REPUBLIKA.CO.ID,JAKARTA -- Ekonom Didik J Rachbini juga menegaskan, kondisi perekonomian nasional ke depan memaksa pemerintah untuk realistis. Sebab, kata kader Partai Amanat Nasional (PAN) ini, pertumbuhan ekonomi pada 2016 nanti sulit untuk tumbuh rata-rata tujuh persen. Dibandingkan negara-negara lain sekawasan pun, menurut dia, ketahanan ekonomi Indonesia cukup lemah.
“Hampir seluruh negara Asia, kecuali Malaysia dan Indonesia, itu kondisinya relatif stabil, keadaan ekonominya. Misalkan Filipina, Korea, Singapura, India, Vietnam.
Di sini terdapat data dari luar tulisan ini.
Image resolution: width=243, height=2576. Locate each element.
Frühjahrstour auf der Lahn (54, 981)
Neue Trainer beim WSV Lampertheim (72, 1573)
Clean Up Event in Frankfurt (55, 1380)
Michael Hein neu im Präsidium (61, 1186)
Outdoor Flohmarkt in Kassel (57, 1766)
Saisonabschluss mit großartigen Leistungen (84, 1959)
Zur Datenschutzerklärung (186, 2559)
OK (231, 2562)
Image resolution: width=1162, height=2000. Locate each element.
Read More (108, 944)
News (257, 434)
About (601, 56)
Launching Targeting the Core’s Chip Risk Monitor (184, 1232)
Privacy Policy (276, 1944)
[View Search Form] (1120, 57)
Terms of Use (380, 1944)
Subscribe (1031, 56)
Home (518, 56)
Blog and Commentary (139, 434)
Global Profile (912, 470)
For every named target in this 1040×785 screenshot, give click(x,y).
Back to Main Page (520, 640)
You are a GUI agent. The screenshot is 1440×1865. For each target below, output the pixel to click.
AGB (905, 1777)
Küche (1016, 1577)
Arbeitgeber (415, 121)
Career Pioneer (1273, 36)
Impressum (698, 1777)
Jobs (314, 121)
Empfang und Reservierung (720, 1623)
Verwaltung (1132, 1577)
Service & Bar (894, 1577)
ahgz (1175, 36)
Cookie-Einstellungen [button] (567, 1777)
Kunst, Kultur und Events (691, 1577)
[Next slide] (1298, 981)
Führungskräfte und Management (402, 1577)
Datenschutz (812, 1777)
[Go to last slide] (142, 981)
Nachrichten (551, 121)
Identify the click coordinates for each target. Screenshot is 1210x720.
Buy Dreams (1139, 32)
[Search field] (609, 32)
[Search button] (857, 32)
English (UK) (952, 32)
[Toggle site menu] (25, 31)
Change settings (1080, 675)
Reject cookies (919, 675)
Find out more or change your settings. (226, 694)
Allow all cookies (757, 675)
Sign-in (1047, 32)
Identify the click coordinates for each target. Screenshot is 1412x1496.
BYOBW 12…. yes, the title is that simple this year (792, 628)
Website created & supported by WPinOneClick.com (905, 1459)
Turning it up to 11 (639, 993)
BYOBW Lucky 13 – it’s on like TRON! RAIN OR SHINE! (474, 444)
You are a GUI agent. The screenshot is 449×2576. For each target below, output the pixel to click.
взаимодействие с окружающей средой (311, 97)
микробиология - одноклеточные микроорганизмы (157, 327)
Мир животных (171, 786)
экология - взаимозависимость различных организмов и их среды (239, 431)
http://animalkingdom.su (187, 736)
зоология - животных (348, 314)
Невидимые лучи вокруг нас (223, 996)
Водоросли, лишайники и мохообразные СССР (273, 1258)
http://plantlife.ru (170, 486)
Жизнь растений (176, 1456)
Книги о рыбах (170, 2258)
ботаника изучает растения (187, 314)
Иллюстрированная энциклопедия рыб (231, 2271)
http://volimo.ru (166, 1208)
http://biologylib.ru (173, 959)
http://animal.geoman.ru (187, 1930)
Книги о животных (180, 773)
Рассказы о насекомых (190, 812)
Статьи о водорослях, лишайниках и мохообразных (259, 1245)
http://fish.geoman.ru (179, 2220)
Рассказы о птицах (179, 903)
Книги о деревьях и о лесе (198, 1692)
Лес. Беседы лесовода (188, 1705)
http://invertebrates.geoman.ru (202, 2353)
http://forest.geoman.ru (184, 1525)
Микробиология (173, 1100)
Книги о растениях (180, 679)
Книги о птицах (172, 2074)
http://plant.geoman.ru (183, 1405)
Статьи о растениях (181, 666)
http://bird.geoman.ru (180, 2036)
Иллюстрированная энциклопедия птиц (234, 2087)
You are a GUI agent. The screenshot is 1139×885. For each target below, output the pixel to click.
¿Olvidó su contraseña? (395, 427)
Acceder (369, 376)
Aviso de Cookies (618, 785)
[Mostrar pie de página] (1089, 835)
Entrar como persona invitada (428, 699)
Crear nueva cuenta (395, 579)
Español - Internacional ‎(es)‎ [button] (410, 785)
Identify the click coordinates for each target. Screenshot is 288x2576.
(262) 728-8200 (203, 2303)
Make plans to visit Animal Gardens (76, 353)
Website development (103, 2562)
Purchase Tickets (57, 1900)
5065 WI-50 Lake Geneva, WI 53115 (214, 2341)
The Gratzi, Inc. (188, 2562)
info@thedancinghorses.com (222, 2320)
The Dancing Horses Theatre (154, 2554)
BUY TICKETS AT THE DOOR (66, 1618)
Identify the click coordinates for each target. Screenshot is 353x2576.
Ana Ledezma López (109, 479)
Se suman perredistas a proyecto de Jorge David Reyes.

Itu tidak mengalami depresiasi berat seperti kita dan Malaysia,” kata Didik J Rachbini di Cikini, Jakarta, Sabtu (31/10).
Oleh karena itu, Didik mematok angka realistis bagi asumsi pertumbuhan ekonomi sebesar 5-5,2 persen. Namun, menurut dia, angka asumsi sebesar 5,3 persen yang sudah ditetapkan dalam APBN 2016 cukup bisa diterima. Akan tetapi, pemerintah perlu berupaya lebih keras lagi, khususnya dalam hal deregulasi, agar asumsi pertumbuhan ekonomi 5,3 persen tercapai.
“Sekarang, birokrasi kita itu paling buruk di dunia. Ranking di lingkungan bisnis itu 120, 110, ranking bawah. Birokrasi itulah problem paling rumit. Itu diperbaiki,” kata Didik menegaskan.
Sehubungan dengan PMN, Didik mengakui kinerja Menteri BUMN Rini Soemarno kurang meyakinkan. Sebab, permintaan PMN yang diajukan Menteri Rini cenderung berfokus pada upaya menutupi kerugian BUMN-BUMN, alih-alih untuk mengerjakan proyek hajat hidup rakyat.
Karena itu, Didik melanjutkan, pengajuan PMN hanya akan wajar bila Kementerian BUMN sendiri sudah memiliki argumentasi yang jelas. “Tidak langsung ujug-ujug Rp 40 triliun. Apalagi, ada komplikasi politik antara Menteri BUMN dan partai, dan seterusnya. Itu jadi masalah,” ucap dia.
Dalam APBN 2016, PMN akhirnya tidak jadi disertakan. Pembahasan PMN akan dimunculkan kembali dalam APBNP 2016 mendatang. Didik menekankan, Komisi VI DPR dan juga fraksi-fraksi di parlemen tidak boleh menolak mentah-mentah pengajuan PMN. Sebab, ada cukup banyak BUMN yang memang memerlukan suntikan dana belanja negara agar proyek-proyek bisa berjalan.
“Untuk BUMN yang punya niat membangun proyek-proyek urgen, dibahas. Dan kalau itu sudah siap, dikucurkan. Ini (PMN) kan bukan halal-haram, (melainkan soal) efisien atau tidak efisien.”
Mantan ketua Komisi VI DPR itu menuturkan, penggelontoran PMN yang disetujui legislatif cukup banyak mubazir. Uang puluhan triliun rupiah, kata dia, tidak selaras dengan kebutuhan riil. Sehingga, dia menyarankan, Kementerian BUMN ke depannya agar membuat penjelasan yang transparan kepada publik terkait proyek-proyek BUMN yang perlu suntikan PMN. PMN jangan sampai digunakan hanya untuk mempertahankan BUMN-BUMN yang sekarat.
“Karena banyak dari pengalaman kita, PMN itu sebagian besar akal-akalan. Tapi sebagian, itu betul-betul untuk tujuan yang baik. Karena itu, di-hold tapi dibuka dengan sangat-sangat selektif.”